__Exercise aim__.
Going through the data below, please show each line containing the string "Elle".

[Material shown]

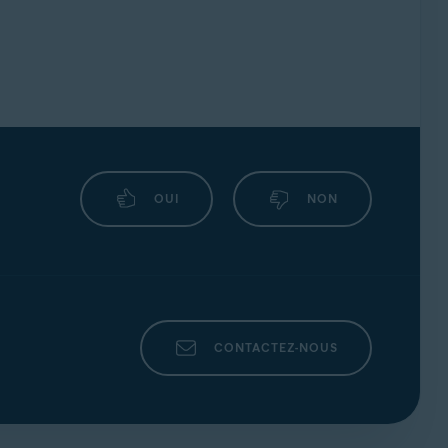
ées
.
votre propre limite pour les virements en
OUI
NON
CONTACTEZ-NOUS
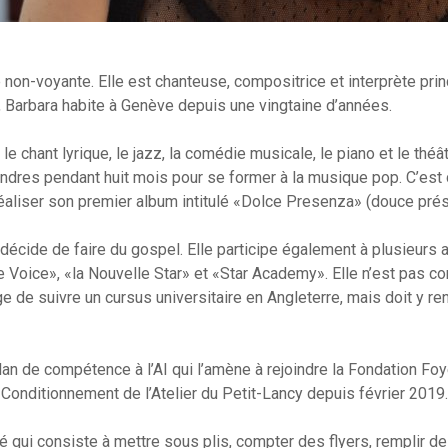
 non-voyante. Elle est chanteuse, compositrice et interprète pri
e, Barbara habite à Genève depuis une vingtaine d’années.
le chant lyrique, le jazz, la comédie musicale, le piano et le théâ
ondres pendant huit mois pour se former à la musique pop. C’est d
 réaliser son premier album intitulé «Dolce Presenza» (douce prése
 décide de faire du gospel. Elle participe également à plusieurs
e Voice», «la Nouvelle Star» et «Star Academy». Elle n’est pas c
e de suivre un cursus universitaire en Angleterre, mais doit y r
bilan de compétence à l’AI qui l’amène à rejoindre la Fondation Fo
Conditionnement de l’Atelier du Petit-Lancy depuis février 2019.
rié qui consiste à mettre sous plis, compter des flyers, remplir d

[/Material shown]

__Answer area__.
 non-voyante. Elle est chanteuse, compositrice et interprète pri
 décide de faire du gospel. Elle participe également à plusieurs
e Voice», «la Nouvelle Star» et «Star Academy». Elle n’est pas c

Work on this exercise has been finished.